问题
I have run the face detection algorithm inbuilt in opencv to extract faces in each frame of a video(sampled at 1 fps). I have also resized each face image to be of same size and I have cropped some fraction of image to remove background noise and hair. Now the problem is that I have to cluster these images of faces - Each cluster corresponding to a person. I implemented the algorithm described here http://bitsearch.blogspot.in/2013/02/unsupervised-face-clustering-with-opencv.html
Basically the above algorithm, uses LBPH face recognizer of OpenCV iteratively to cluster the images. In the description on that page itself the results are not satisfactory. In my implementation the results are worse. Can anyone suggest a better way to cluster faces? May be using some other feature and some other clustering algorithm. The number of clusters are unknown.
回答1:
I suggest having a look at
FaceNet: A Unified Embedding for Face Recognition and Clustering
My shortscience summary (go there if you want to see the Math parts rendered correctly):
FaceNet directly maps face images to $\mathbb{R}^{128}$ where distances directly correspond to a measure of face similarity. They use a triplet loss function. The triplet is (face of person A, other face of person A, face of person which is not A). Later, this is called (anchor, positive, negative).
The loss function is learned and inspired by LMNN. The idea is to minimize the distance between the two images of the same person and maximize the distance to the other persons image.
LMNN
Large Margin Nearest Neighbor (LMNN) is learning a pseudo-metric
$$d(x, y) = (x -y) M (x -y)^T$$
where $M$ is a positive-definite matrix. The only difference between a pseudo-metric and a metric is that $d(x, y) = 0 \Leftrightarrow x = y$ does not hold.

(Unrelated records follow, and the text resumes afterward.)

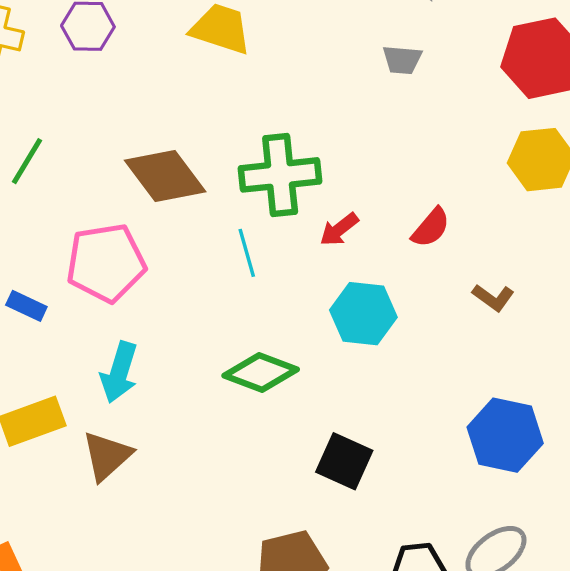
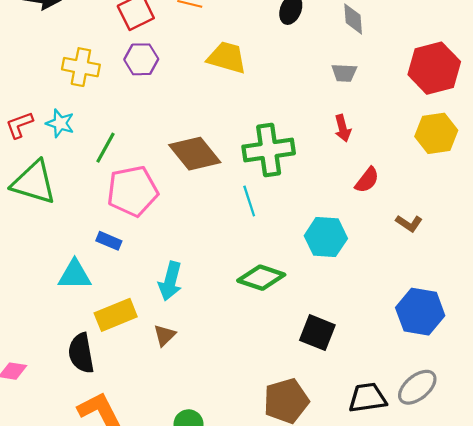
red arrow: (339, 229) -> (343, 128), moved, turned -65
pink pentagon: (106, 263) -> (132, 191), moved
brown triangle: (107, 456) -> (165, 335), size x0.7

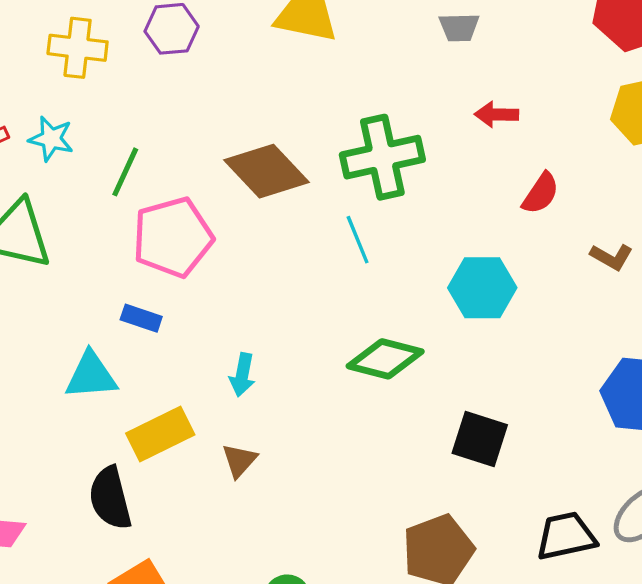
gray trapezoid: (344, 73) -> (459, 27), moved
red arrow: (343, 128) -> (496, 115), turned 110
cyan arrow: (170, 281) -> (242, 375), size x0.7

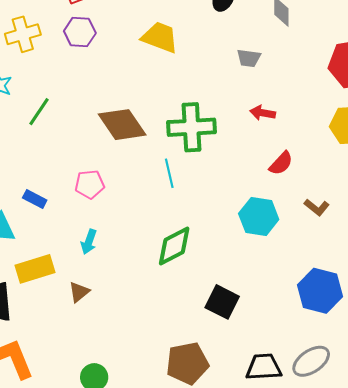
yellow cross: (78, 48) -> (23, 34), turned -32
pink pentagon: (173, 237) -> (90, 184), moved, size x0.6
cyan hexagon: (482, 288) -> (259, 217), moved
green diamond: (385, 359) -> (174, 246), turned -51

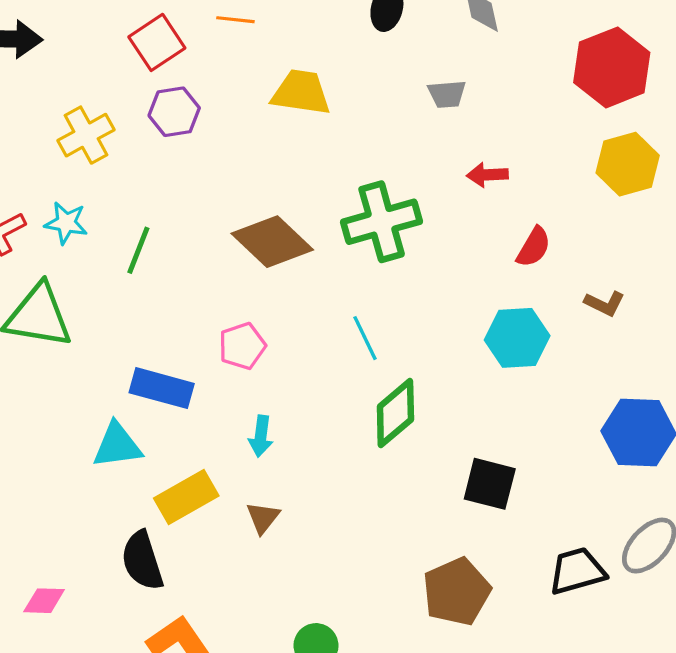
cyan line: (169, 173) -> (365, 338), moved
blue rectangle: (35, 199) -> (162, 388), size x1.6

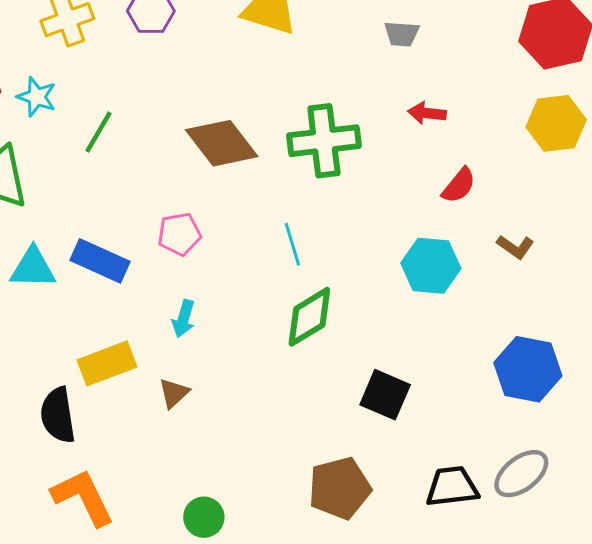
cyan triangle: (117, 445) -> (33, 268), moved

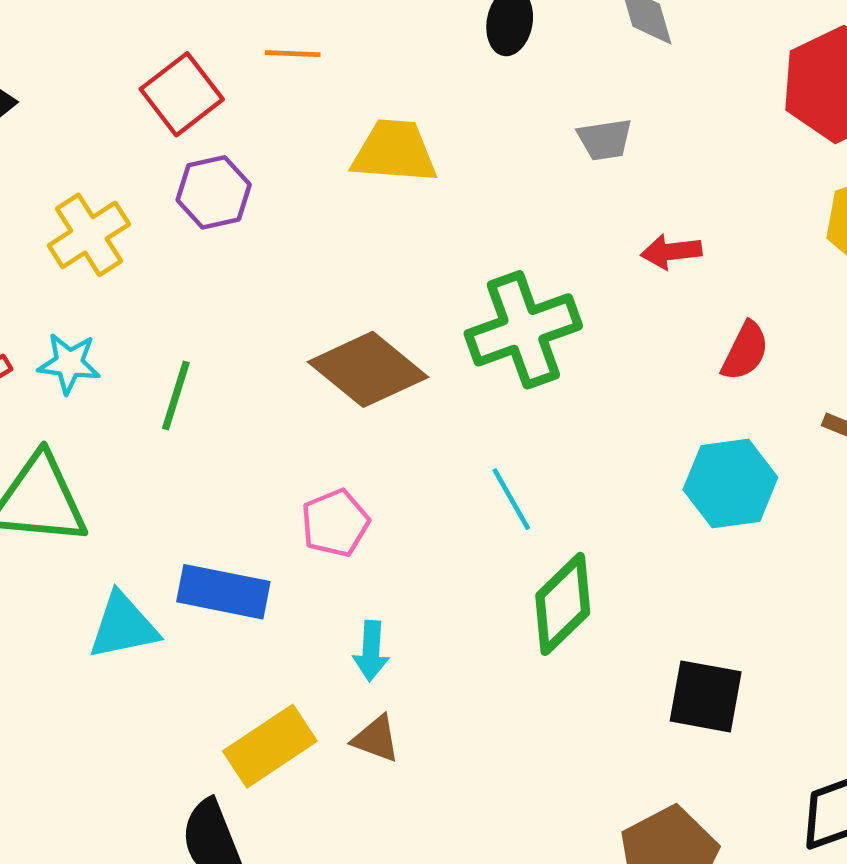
brown triangle: (174, 393) -> (376, 739), moved, turned -44

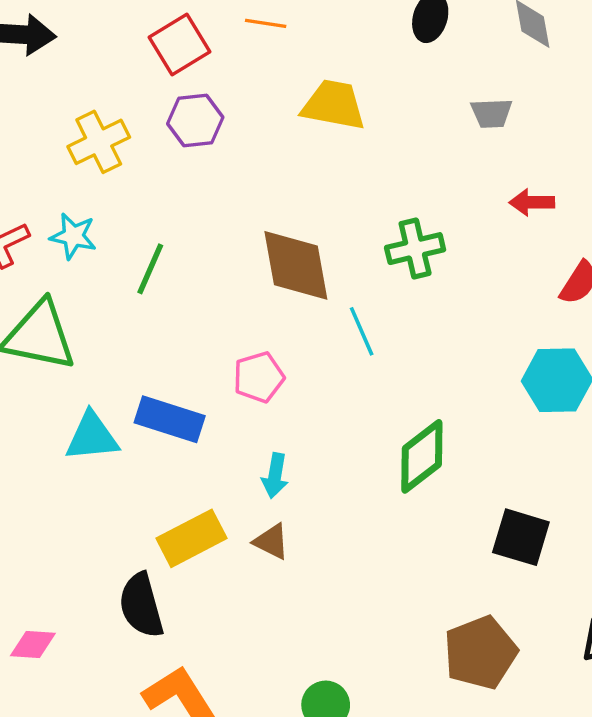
green cross: (523, 330) -> (415, 249), size x0.7
brown diamond: (368, 369) -> (296, 265), turned 34
cyan line: (511, 499) -> (362, 331), moved

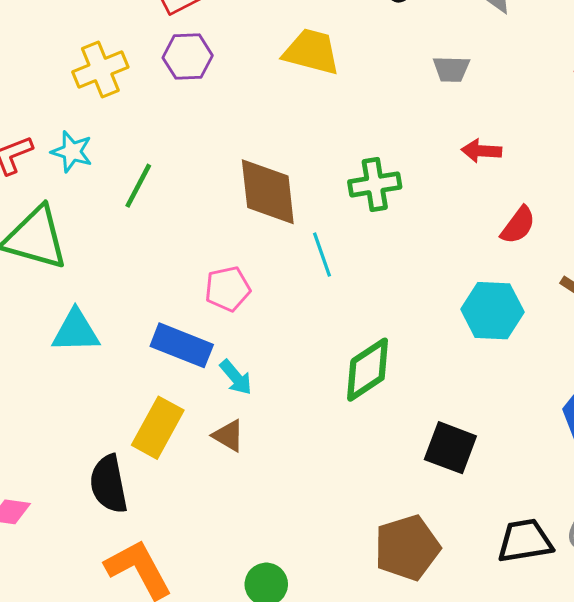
blue rectangle: (170, 419) -> (182, 345), moved
cyan arrow: (275, 476) -> (236, 377), turned -54
yellow rectangle: (192, 538) -> (158, 428), turned -38

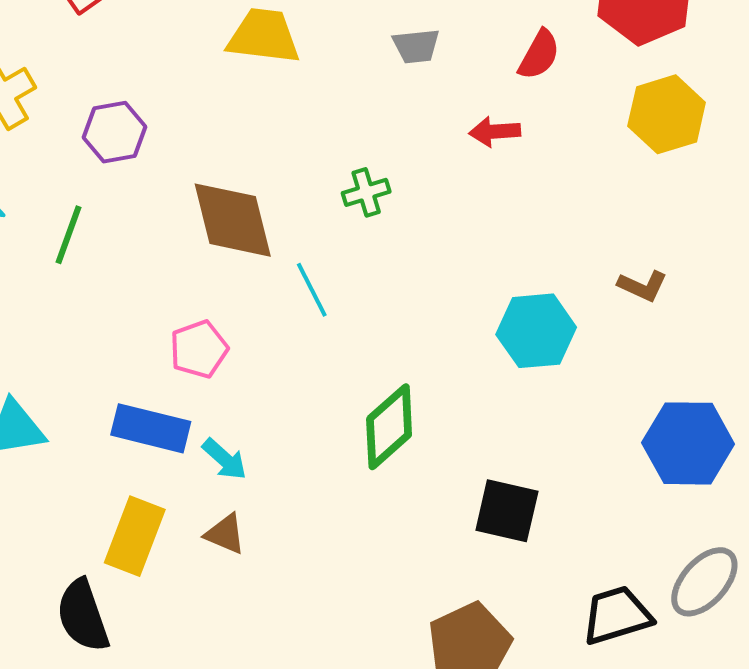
purple hexagon: (188, 57) -> (115, 132), moved
gray trapezoid: (451, 69) -> (416, 46), moved
green cross: (375, 184) -> (366, 192), size x0.7
red semicircle: (518, 225) -> (539, 55), moved

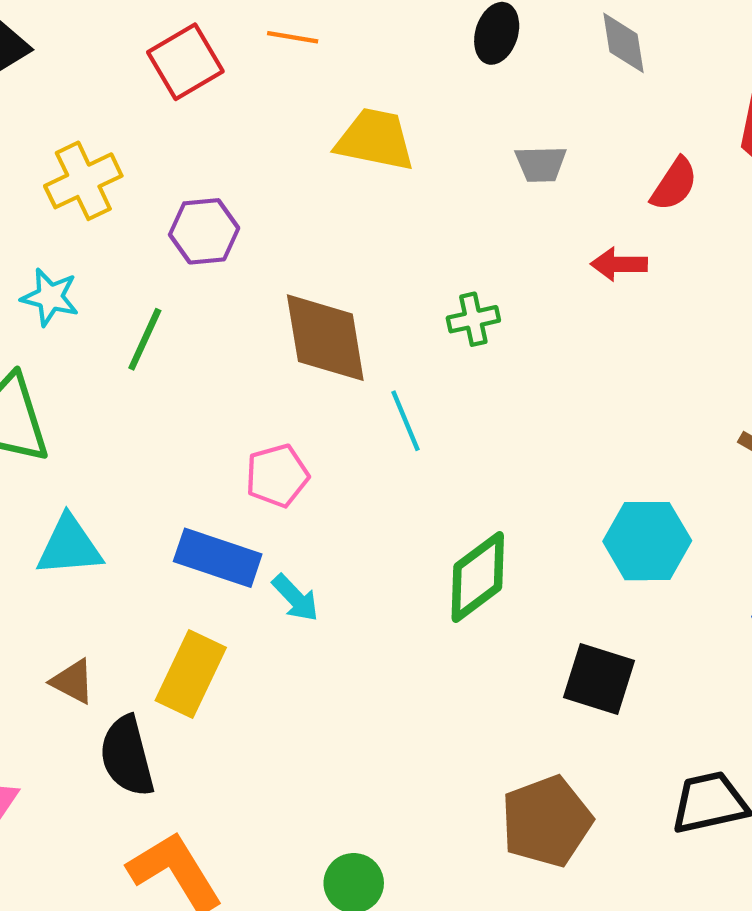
cyan hexagon: (536, 331) -> (647, 541), moved
brown triangle: (225, 534) -> (73, 681), moved

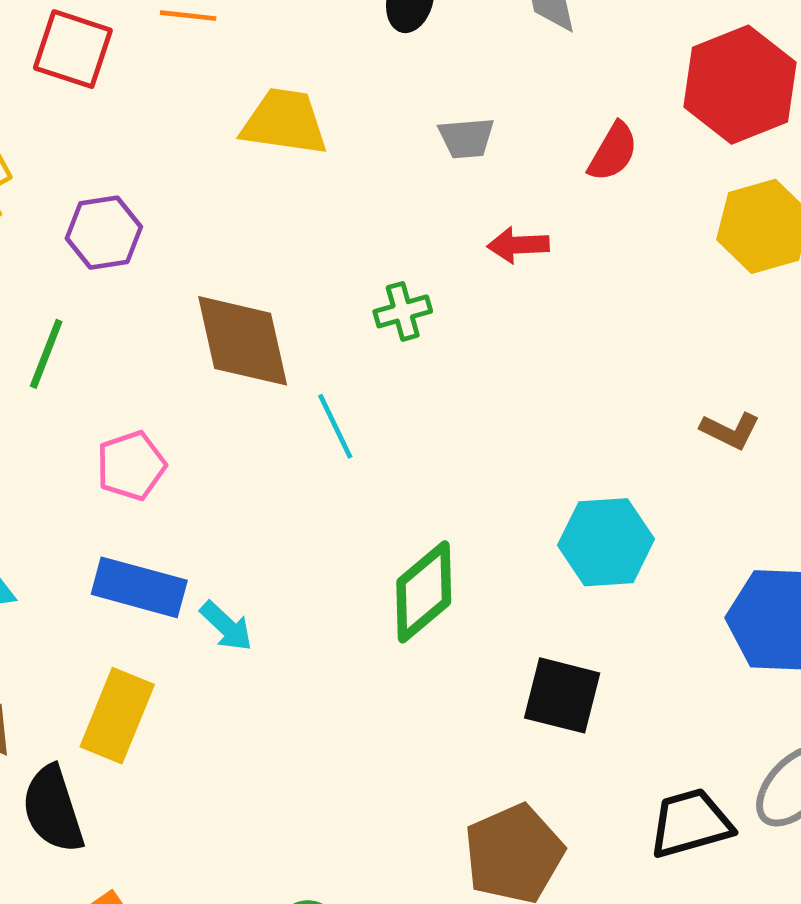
red square: (185, 62) -> (73, 49), turned -38
red arrow: (619, 264) -> (518, 245), moved
pink pentagon: (277, 476) -> (131, 466), moved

Curriculum Learning: Triplet selection
Show simple examples first, then increase the difficulty. This is done by selecting the triplets.
They use the triplets which are hard. For the positive example, this means the distance between the anchor and the positive example is high. For the negative example this means the distance between the anchor and the negative example is low.
They want to have
$$||f(x_i^a) - f(x_i^p)||_2^2 + \alpha < ||f(x_i^a) - f(x_i^n)||_2^2$$
where $\alpha$ is a margin and $x_i^a$ is the anchor, $x_i^p$ is the positive face example and $x_i^n$ is the negative example. They increase $\alpha$ over time. It is crucial that $f$ maps the images not in the complete $\mathbb{R}^{128}$, but on the unit sphere. Otherwise one could double $\alpha$ by simply making $f' = 2 \cdot f$.
Tasks
- Face verification: Is this the same person?
- Face recognition: Who is this person?
Datasets
- 99.63% accuracy on Labeled FAces in the Wild (LFW)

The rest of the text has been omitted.